Definitions of terms used above
- syntax (form of language) vs. semantics (meaning of language)
- first-class entity
- side-effect
Why take variables and assignment away from the programmer?
- seems stoic, but there must be an advantage
- no assignment in mathematics
- variable modification through assignment accounts for a large volume of bugs in programs
- without such facilities we might be able to write less buggy code
- other reasons? parallelization
First-class entity
- notion due to British computer scientist Christopher Strachey (1916-1975) ([SICP] p. 76)
- see [EOPL] p. 56 or [PLP] p. 143
- a first-class entity is one that can be
- stored (e.g., in a variable or data structure),
- passed as an argument, and
- returned as a value
- second-class: only passed as an argument
- third-class: cannot even be passed as an argument
- are objects first-class in C++? yes. Java? depends how you look at it
- are closures first-class in Scheme? yes
- alternate perspective ([PLPP] p. 337): the ability to create new values at run-time
Side effect
- see [COPL6] p. 299
- modification of a parameter or something in the external environment (e.g., a global variable or I/O)

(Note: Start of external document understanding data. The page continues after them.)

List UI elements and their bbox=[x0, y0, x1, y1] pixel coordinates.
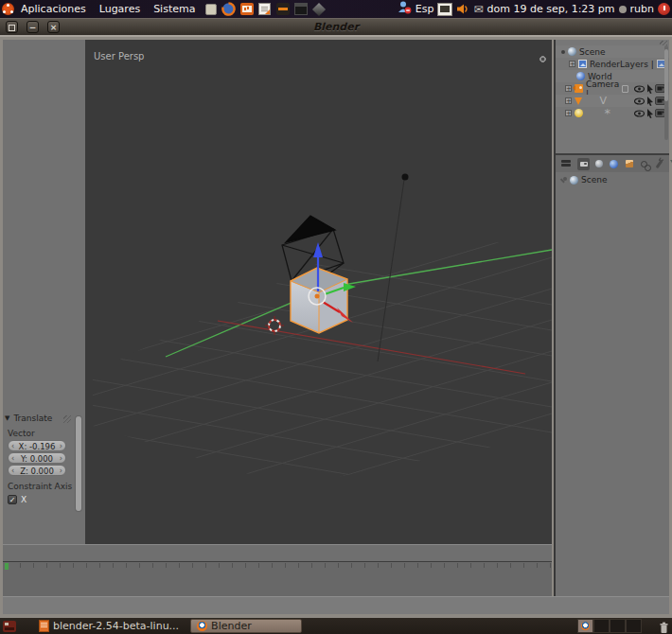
vector-x-field[interactable]: ‹ X: -0.196 › bbox=[8, 440, 66, 451]
keyboard-icon[interactable] bbox=[437, 3, 452, 16]
terminal-launcher-icon[interactable] bbox=[292, 1, 309, 17]
visibility-eye-icon[interactable] bbox=[634, 110, 645, 117]
outliner-row-camera[interactable]: + Camera | bbox=[556, 82, 669, 95]
panel-drag-icon[interactable] bbox=[63, 415, 71, 423]
ubuntu-menu-icon[interactable] bbox=[2, 3, 14, 15]
inkscape-launcher-icon[interactable] bbox=[310, 1, 327, 17]
timeline-editor[interactable] bbox=[3, 561, 552, 596]
expander-icon[interactable]: + bbox=[565, 85, 572, 92]
constraint-axis-label: Constraint Axis bbox=[8, 482, 73, 491]
keyboard-layout-indicator[interactable]: Esp bbox=[416, 3, 434, 15]
task-blender-window[interactable]: Blender bbox=[190, 619, 302, 633]
camera-ghost-icon bbox=[622, 85, 628, 93]
outliner-row-cube[interactable]: + V bbox=[556, 95, 669, 107]
workspace-1[interactable] bbox=[577, 619, 593, 633]
mesh-icon bbox=[575, 97, 582, 105]
visibility-eye-icon[interactable] bbox=[634, 85, 645, 93]
selectability-cursor-icon[interactable] bbox=[645, 84, 654, 94]
vector-z-value: Z: 0.000 bbox=[20, 467, 54, 476]
toolshelf-scrollbar[interactable] bbox=[75, 415, 82, 512]
mesh-ghost-icon: V bbox=[599, 97, 607, 106]
vector-y-field[interactable]: ‹ Y: 0.000 › bbox=[8, 452, 66, 464]
expander-icon[interactable]: + bbox=[565, 110, 572, 116]
outliner-editor[interactable]: Scene + RenderLayers | World + Camera | bbox=[556, 40, 669, 153]
pin-icon[interactable] bbox=[560, 177, 567, 184]
tool-shelf[interactable]: ▼ Translate Vector ‹ X: -0.196 › ‹ Y: 0.… bbox=[3, 40, 85, 544]
tab-object-data[interactable] bbox=[668, 158, 672, 170]
viewport-header[interactable] bbox=[3, 544, 552, 561]
outliner-row-scene[interactable]: Scene bbox=[556, 45, 669, 58]
notes-launcher-icon[interactable] bbox=[203, 1, 219, 17]
increment-arrow-icon[interactable]: › bbox=[60, 466, 62, 476]
constraint-x-label: X bbox=[21, 495, 27, 504]
trash-icon[interactable] bbox=[659, 620, 669, 634]
view-name-label: User Persp bbox=[94, 51, 144, 62]
tab-world[interactable] bbox=[608, 158, 620, 170]
visibility-eye-icon[interactable] bbox=[634, 97, 645, 105]
vector-x-value: X: -0.196 bbox=[19, 442, 56, 451]
user-status-icon[interactable] bbox=[398, 0, 412, 18]
vector-z-field[interactable]: ‹ Z: 0.000 › bbox=[8, 465, 66, 476]
constraint-x-checkbox[interactable]: ✓ bbox=[8, 495, 17, 504]
volume-icon[interactable] bbox=[456, 3, 469, 15]
task-blender-folder[interactable]: blender-2.54-beta-linu... bbox=[33, 619, 185, 633]
collapse-triangle-icon[interactable]: ▼ bbox=[5, 414, 9, 422]
outliner-row-lamp[interactable]: + * bbox=[556, 107, 669, 119]
viewport-3d[interactable]: User Persp bbox=[85, 40, 552, 544]
properties-breadcrumb: Scene bbox=[556, 172, 669, 187]
workspace-4[interactable] bbox=[626, 619, 642, 633]
selectability-cursor-icon[interactable] bbox=[645, 109, 654, 118]
editor-type-icon[interactable] bbox=[559, 158, 572, 170]
gnome-taskbar: blender-2.54-beta-linu... Blender bbox=[0, 618, 672, 634]
power-icon[interactable] bbox=[658, 3, 670, 15]
timeline-ruler[interactable] bbox=[7, 563, 552, 568]
current-frame-marker[interactable] bbox=[5, 563, 9, 570]
increment-arrow-icon[interactable]: › bbox=[60, 453, 62, 464]
expander-icon[interactable]: + bbox=[569, 61, 575, 67]
menu-aplicaciones[interactable]: Aplicaciones bbox=[14, 0, 93, 18]
increment-arrow-icon[interactable]: › bbox=[60, 441, 62, 451]
renderlayers-icon bbox=[578, 60, 587, 68]
scene-icon bbox=[568, 47, 576, 56]
menu-sistema[interactable]: Sistema bbox=[147, 0, 202, 18]
tab-modifiers[interactable] bbox=[653, 158, 665, 170]
window-titlebar[interactable]: − × Blender bbox=[0, 18, 672, 35]
selectability-cursor-icon[interactable] bbox=[645, 97, 654, 106]
breadcrumb-label: Scene bbox=[581, 175, 607, 185]
decrement-arrow-icon[interactable]: ‹ bbox=[11, 453, 14, 464]
firefox-launcher-icon[interactable] bbox=[221, 1, 237, 17]
text-editor-launcher-icon[interactable] bbox=[256, 1, 273, 17]
workspace-2[interactable] bbox=[593, 619, 610, 633]
x-axis-line bbox=[218, 321, 525, 374]
properties-body[interactable] bbox=[556, 187, 669, 596]
decrement-arrow-icon[interactable]: ‹ bbox=[11, 466, 14, 476]
show-desktop-icon[interactable] bbox=[3, 621, 16, 632]
tab-constraints[interactable] bbox=[638, 158, 650, 170]
tab-render[interactable] bbox=[577, 158, 590, 170]
clock[interactable]: dom 19 de sep, 1:23 pm bbox=[487, 3, 615, 15]
blender-window: ▼ Translate Vector ‹ X: -0.196 › ‹ Y: 0.… bbox=[0, 35, 672, 618]
decrement-arrow-icon[interactable]: ‹ bbox=[11, 441, 14, 451]
tab-object[interactable] bbox=[623, 158, 635, 170]
mail-icon[interactable]: ✉ bbox=[473, 3, 483, 16]
y-axis-line bbox=[166, 250, 552, 357]
camera-icon bbox=[575, 84, 583, 93]
media-editor-launcher-icon[interactable] bbox=[274, 1, 291, 17]
lamp-ghost-icon: * bbox=[605, 109, 611, 118]
expander-icon[interactable]: + bbox=[565, 97, 572, 104]
world-icon bbox=[576, 72, 585, 80]
lamp-icon bbox=[575, 109, 583, 117]
outliner-scrollbar-thumb[interactable] bbox=[664, 49, 668, 101]
status-dot-icon[interactable] bbox=[619, 6, 627, 13]
workspace-3[interactable] bbox=[610, 619, 626, 633]
menu-lugares[interactable]: Lugares bbox=[93, 0, 147, 18]
gear-icon[interactable] bbox=[539, 56, 546, 62]
timeline-header[interactable] bbox=[3, 596, 669, 614]
outliner-row-renderlayers[interactable]: + RenderLayers | bbox=[556, 58, 669, 70]
workspace-switcher bbox=[577, 619, 642, 633]
scene-icon bbox=[570, 176, 578, 185]
impress-launcher-icon[interactable] bbox=[239, 1, 255, 17]
gnome-top-panel: Aplicaciones Lugares Sistema Esp ✉ dom 1… bbox=[0, 0, 672, 18]
user-menu[interactable]: rubn bbox=[630, 3, 654, 15]
tab-scene[interactable] bbox=[592, 158, 605, 170]
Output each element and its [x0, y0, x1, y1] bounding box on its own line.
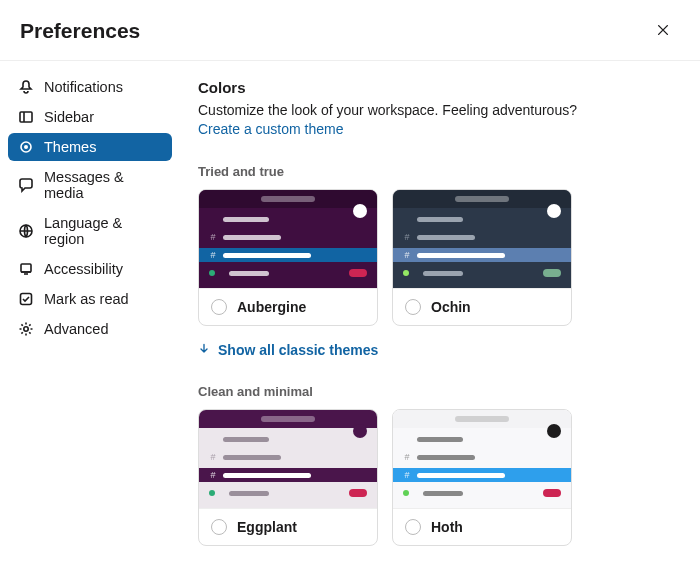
preferences-sidebar: NotificationsSidebarThemesMessages & med…	[0, 61, 180, 582]
theme-group-label: Clean and minimal	[198, 384, 676, 399]
sidebar-item-language-region[interactable]: Language & region	[8, 209, 172, 253]
theme-name-label: Eggplant	[237, 519, 297, 535]
arrow-down-icon	[198, 342, 210, 358]
theme-radio[interactable]	[405, 299, 421, 315]
theme-radio[interactable]	[405, 519, 421, 535]
sidebar-item-label: Advanced	[44, 321, 109, 337]
language-region-icon	[18, 223, 34, 239]
theme-preview: . # # .	[393, 410, 571, 508]
theme-card-eggplant[interactable]: . # # . Eggplant	[198, 409, 378, 546]
mention-badge-icon	[543, 269, 561, 277]
sidebar-item-messages-media[interactable]: Messages & media	[8, 163, 172, 207]
show-all-label: Show all classic themes	[218, 342, 378, 358]
theme-card-ochin[interactable]: . # # . Ochin	[392, 189, 572, 326]
sidebar-item-mark-as-read[interactable]: Mark as read	[8, 285, 172, 313]
sidebar-item-sidebar[interactable]: Sidebar	[8, 103, 172, 131]
sidebar-item-advanced[interactable]: Advanced	[8, 315, 172, 343]
svg-rect-5	[21, 264, 31, 272]
mention-badge-icon	[349, 269, 367, 277]
sidebar-item-label: Themes	[44, 139, 96, 155]
show-all-classic-themes-link[interactable]: Show all classic themes	[198, 342, 676, 358]
mention-badge-icon	[349, 489, 367, 497]
theme-radio[interactable]	[211, 299, 227, 315]
create-custom-theme-link[interactable]: Create a custom theme	[198, 121, 344, 137]
sidebar-item-themes[interactable]: Themes	[8, 133, 172, 161]
svg-point-9	[24, 327, 28, 331]
close-icon	[656, 21, 670, 42]
theme-grid: . # # . Aubergine	[198, 189, 676, 326]
theme-card-hoth[interactable]: . # # . Hoth	[392, 409, 572, 546]
themes-icon	[18, 139, 34, 155]
notifications-icon	[18, 79, 34, 95]
page-title: Preferences	[20, 19, 140, 43]
theme-card-aubergine[interactable]: . # # . Aubergine	[198, 189, 378, 326]
theme-preview: . # # .	[393, 190, 571, 288]
theme-preview: . # # .	[199, 190, 377, 288]
mention-badge-icon	[543, 489, 561, 497]
theme-group-label: Tried and true	[198, 164, 676, 179]
sidebar-item-label: Mark as read	[44, 291, 129, 307]
sidebar-icon	[18, 109, 34, 125]
theme-preview: . # # .	[199, 410, 377, 508]
section-title-colors: Colors	[198, 79, 676, 96]
advanced-icon	[18, 321, 34, 337]
sidebar-item-label: Accessibility	[44, 261, 123, 277]
mark-as-read-icon	[18, 291, 34, 307]
messages-media-icon	[18, 177, 34, 193]
theme-grid: . # # . Eggplant	[198, 409, 676, 546]
svg-point-3	[24, 145, 28, 149]
sidebar-item-label: Sidebar	[44, 109, 94, 125]
section-description: Customize the look of your workspace. Fe…	[198, 102, 676, 118]
sidebar-item-notifications[interactable]: Notifications	[8, 73, 172, 101]
sidebar-item-label: Messages & media	[44, 169, 162, 201]
theme-name-label: Aubergine	[237, 299, 306, 315]
theme-radio[interactable]	[211, 519, 227, 535]
sidebar-item-label: Language & region	[44, 215, 162, 247]
sidebar-item-label: Notifications	[44, 79, 123, 95]
theme-name-label: Hoth	[431, 519, 463, 535]
themes-content: Colors Customize the look of your worksp…	[180, 61, 700, 582]
sidebar-item-accessibility[interactable]: Accessibility	[8, 255, 172, 283]
svg-rect-0	[20, 112, 32, 122]
theme-name-label: Ochin	[431, 299, 471, 315]
close-button[interactable]	[650, 18, 676, 44]
accessibility-icon	[18, 261, 34, 277]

- assignment statement possible?
- for instance, X = read(); print X + X; vs. print read() + read();
- a + fun(a) [COPL6] p. 299
Referential transparency
- expressions and languages are said to be referentially transparent (i.e., independent of evaluation order [PLP] p. 622) if the same arguments to a function yield the same output
- see [COPL6] p. 583
- alternate viewpoint (called substitution rule with mathematical expressions): ``any two expressions in a program that have the same value may be substituted for each other anywhere in the program -- in other words, their values always remain equal regardless of the context in which they are evaluated'' [PLPP] p. 268
- related to side-effects, but different
- are all functions without side-effects referentially transparent? no, consider a function which returns time()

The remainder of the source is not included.